* [The task] Without the pictures, give the listing below again exactly.

* [Stored data]

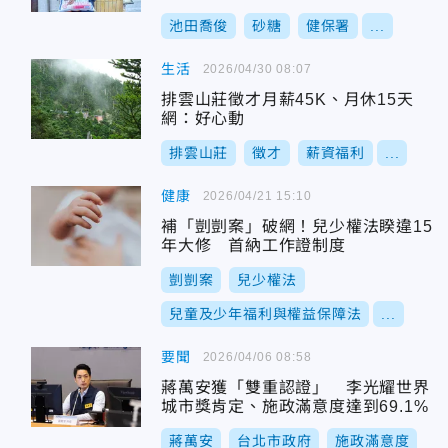
池田喬俊
砂糖
健保署
...
生活
2026/04/30 08:07
排雲山莊徵才月薪45K、月休15天
網：好心動
排雲山莊
徵才
薪資福利
...
健康
2026/04/21 15:10
補「剴剴案」破網！兒少權法睽違15
年大修 首納工作證制度
剴剴案
兒少權法
兒童及少年福利與權益保障法
...
要聞
2026/04/06 08:58
蔣萬安獲「雙重認證」 李光耀世界
城市獎肯定、施政滿意度達到69.1%
蔣萬安
台北市政府
施政滿意度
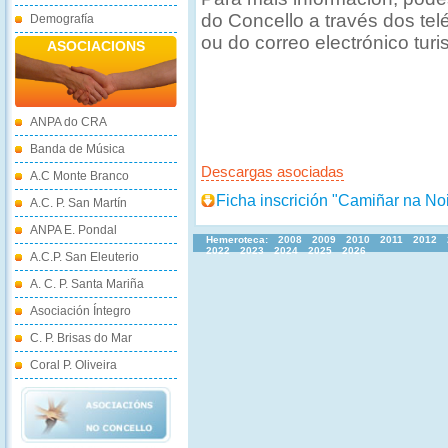
do Concello a través dos te
Demografía
ou do correo electrónico t
ASOCIACIONS
ANPA do CRA
Banda de Música
Descargas asociadas
A.C Monte Branco
Ficha inscrición "Camiñar na Noi
A.C. P. San Martín
ANPA E. Pondal
Hemeroteca:
2008
2009
2010
2011
2012
2022
2023
2024
2025
2026
A.C.P. San Eleuterio
A. C. P. Santa Mariña
Asociación Íntegro
C. P. Brisas do Mar
Coral P. Oliveira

* [Solution to the exercise]
池田喬俊
砂糖
健保署
...
生活
2026/04/30 08:07
排雲山莊徵才月薪45K、月休15天
網：好心動
排雲山莊
徵才
薪資福利
...
健康
2026/04/21 15:10
補「剴剴案」破網！兒少權法睽違15
年大修 首納工作證制度
剴剴案
兒少權法
兒童及少年福利與權益保障法
...
要聞
2026/04/06 08:58
蔣萬安獲「雙重認證」 李光耀世界
城市獎肯定、施政滿意度達到69.1%
蔣萬安
台北市政府
施政滿意度
do Concello a través dos te
Demografía
ou do correo electrónico t
ASOCIACIONS
ANPA do CRA
Banda de Música
Descargas asociadas
A.C Monte Branco
Ficha inscrición "Camiñar na Noi
A.C. P. San Martín
ANPA E. Pondal
Hemeroteca:
2008
2009
2010
2011
2012
2022
2023
2024
2025
2026
A.C.P. San Eleuterio
A. C. P. Santa Mariña
Asociación Íntegro
C. P. Brisas do Mar
Coral P. Oliveira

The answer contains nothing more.